The IPL Hair Removal Device (Model: U104A, U104C) is indicated for patient removal of unwanted hair by using a selective photothermal treatment under the direction of a physician, after training by a healthcare professional. The IPL Hair Removal Device is also intended for permanent reduction in unwanted hair.

Permanent hair reduction is defined as the long-term stable reduction in the number of hairs regrowing when measured at 6. 9. and 12 months after the completion of a treatment regimen.

Device Description

IPL Hair Removal Device, Model: UI04A, UI04B, UI04C, is a light-based device for long-term hair removal. It is intended for the removal of unwanted hair and permanent reduction in hair regrowth.
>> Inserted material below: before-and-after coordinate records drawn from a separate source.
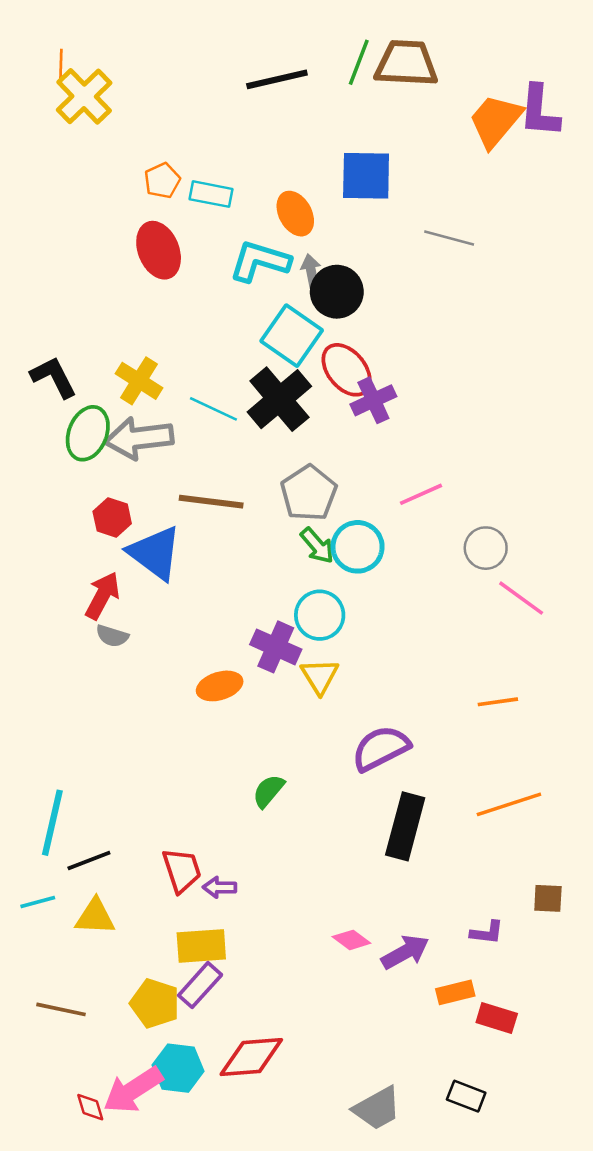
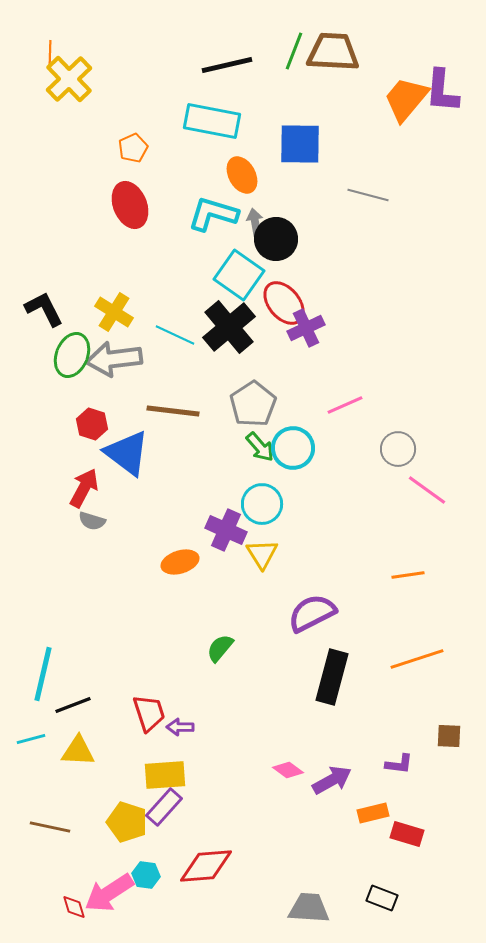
cyan rectangle: (211, 194) -> (212, 121), moved, size x1.6
cyan hexagon: (178, 1068) -> (146, 875), size x0.7
gray trapezoid: (377, 1108) -> (309, 908), turned -147

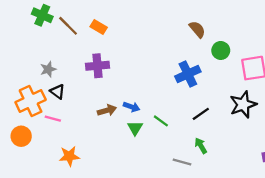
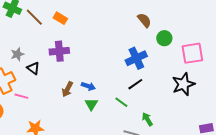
black triangle: (58, 92) -> (33, 68), moved
brown arrow: (107, 110) -> (67, 89), turned 133
black line: (201, 114) -> (135, 84), moved
green line: (161, 121) -> (121, 102), moved

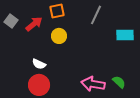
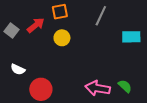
gray square: (11, 21) -> (12, 30), moved
white semicircle: (39, 64) -> (18, 69), moved

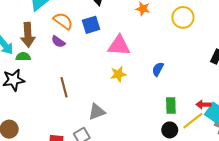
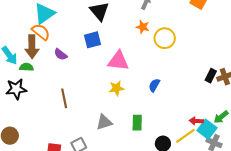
yellow circle: (183, 17) -> (165, 38), moved
orange semicircle: (63, 21) -> (41, 32), moved
green rectangle: (171, 106) -> (137, 123), moved
gray triangle: (97, 112) -> (104, 122), moved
Ideal body areas include the underarms, bikini line, arms and legs. The device used the IPL technology with lower energy level, including 5 Levels of output energy. Intense Pulsed light technology can achieve long-term hair removal results at a fraction of the energy level used in other light -based hair removal equipment.

The size of the device is about 6038169.86mm (W x D x H). The device incorporates Intense Pulse Light (IPL) technology. The purpose of the light is to heat the root where the hair grows.
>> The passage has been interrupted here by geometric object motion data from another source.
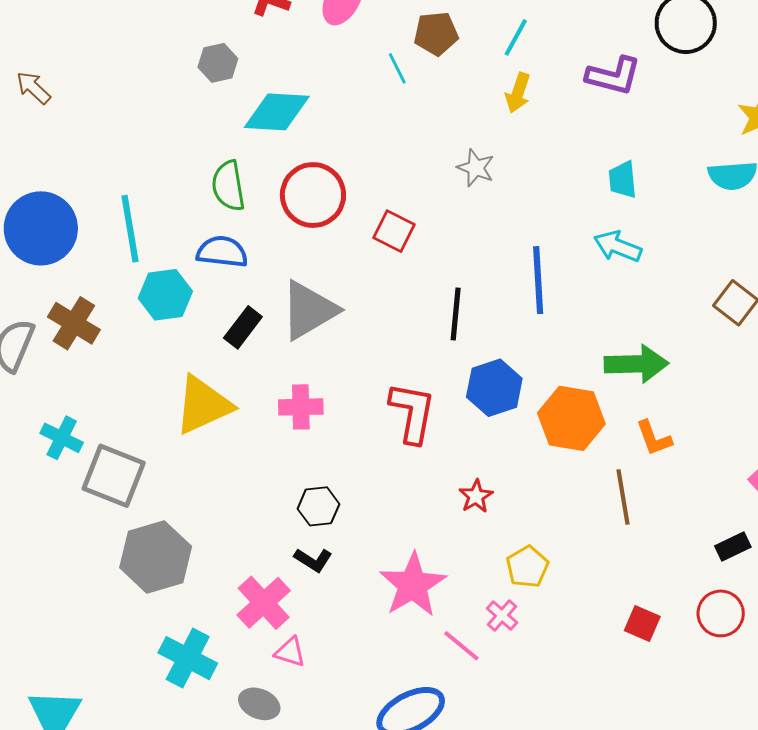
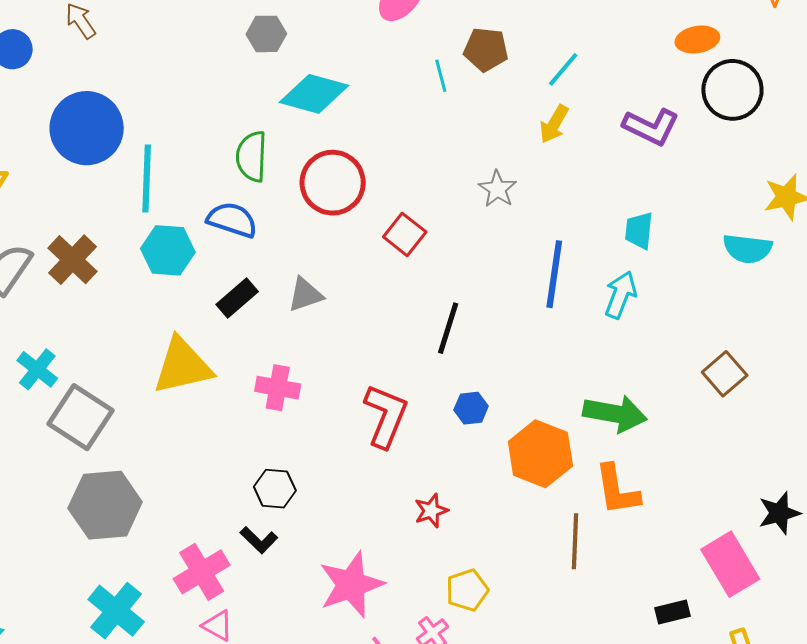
blue circle: (41, 228) -> (87, 128), moved
cyan arrow: (618, 246) -> (621, 295), turned 78
blue line: (538, 280) -> (554, 274), moved
gray triangle: (309, 310) -> (305, 295), size x0.6
blue hexagon: (494, 388) -> (471, 408), size x0.6
orange L-shape: (654, 438) -> (617, 490), size x1.4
The device contains a Xenon Lamp and a skin proximity sensor to detect appropriate skin contact. If the IPL Hair Removal Device is not properly applied to the treatment area (in full contact with the skin), the device cannot be triggered a pulse emitting.

AI/ML Overview

The provided text describes an IPL Hair Removal Device (K213558) and its substantial equivalence to predicate devices, but it does not include detailed information about an acceptance criteria table, device performance metrics, a study design (including sample sizes, ground truth establishment, or expert involvement), or comparative effectiveness studies (MRMC).

The document focuses on regulatory compliance, safety testing, and technological comparison to predicate devices rather than a performance study as typically understood for AI/algorithm-based devices.

Therefore, for most of your requested points, the information is not available in the provided text. I will provide what can be extracted:

1. Table of Acceptance Criteria and Reported Device Performance
This information is not explicitly provided in the document. The document lists "Specifications" for the device, which could be considered criteria, but it does not present a table of acceptance criteria with corresponding device performance results from a specific study.

2. Sample Size Used for the Test Set and Data Provenance
Not applicable. The document discusses "lab bench testing" for safety and performance (referencing standards like IEC 60601-1) and a comparison to predicate devices based on technological characteristics. It does not describe a clinical performance study with a test set of data or human subjects to measure efficacy.

3. Number of Experts Used to Establish Ground Truth for the Test Set and Qualifications
Not applicable, as no such performance study is described.

4. Adjudication Method for the Test Set
Not applicable, as no such performance study is described.

5. If a Multi-Reader Multi-Case (MRMC) Comparative Effectiveness Study was done
No, a Multi-Reader Multi-Case (MRMC) comparative effectiveness study is not mentioned or described. The document focuses on the device's technical specifications and safety compliance, not a clinical trial comparing human performance with and without AI assistance.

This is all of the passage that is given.